[Brief] The answer is every line of the records that holds the word "Minecraft", copied in full.

[Supplied data]

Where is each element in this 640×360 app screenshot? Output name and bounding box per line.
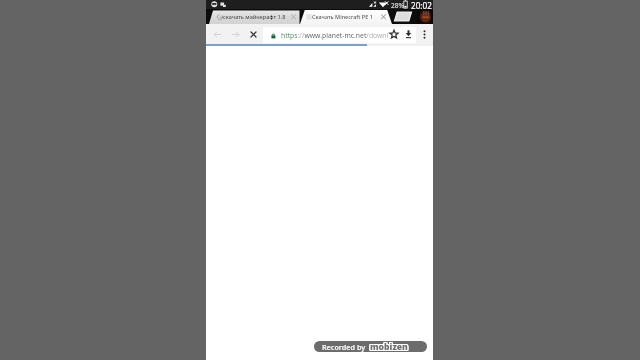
staticText: mobizen xyxy=(370,341,408,352)
staticText: 28% xyxy=(391,1,404,10)
staticText: Recorded by xyxy=(322,342,366,352)
staticText: mobizen xyxy=(370,342,408,352)
button[interactable]: скачать майнкрафт 1.8 xyxy=(209,9,300,24)
staticText: mobizen xyxy=(371,341,409,351)
staticText: mobizen xyxy=(370,341,408,351)
button[interactable]: New tab xyxy=(393,12,412,21)
button[interactable]: Stop loading xyxy=(245,24,262,45)
button[interactable]: More options xyxy=(418,24,431,45)
button[interactable]: Close tab xyxy=(377,9,390,24)
staticText: mobizen xyxy=(371,342,409,352)
staticText: скачать майнкрафт 1.8 xyxy=(223,13,287,20)
staticText: 20:02 xyxy=(411,0,432,9)
button[interactable]: Account xyxy=(417,9,433,24)
staticText: mobizen xyxy=(369,341,407,351)
button[interactable]: https://www.planet-mc.net/downl xyxy=(263,27,416,43)
button[interactable]: Back xyxy=(209,24,226,45)
staticText: mobizen xyxy=(371,341,409,352)
staticText: Скачать Minecraft PE 1 xyxy=(312,13,376,20)
button[interactable]: Download xyxy=(401,24,416,45)
staticText: mobizen xyxy=(370,341,408,352)
button[interactable]: Скачать Minecraft PE 1 xyxy=(300,9,392,24)
staticText: https://www.planet-mc.net/downl xyxy=(281,31,391,40)
button[interactable]: Bookmark xyxy=(387,24,401,45)
button[interactable]: Forward xyxy=(227,24,244,45)
button[interactable]: Close tab xyxy=(287,9,300,24)
staticText: mobizen xyxy=(369,342,407,352)
staticText: mobizen xyxy=(369,341,407,352)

[Response to the task]
staticText: Скачать Minecraft PE 1 xyxy=(312,13,376,20)
button[interactable]: Скачать Minecraft PE 1 xyxy=(300,9,392,24)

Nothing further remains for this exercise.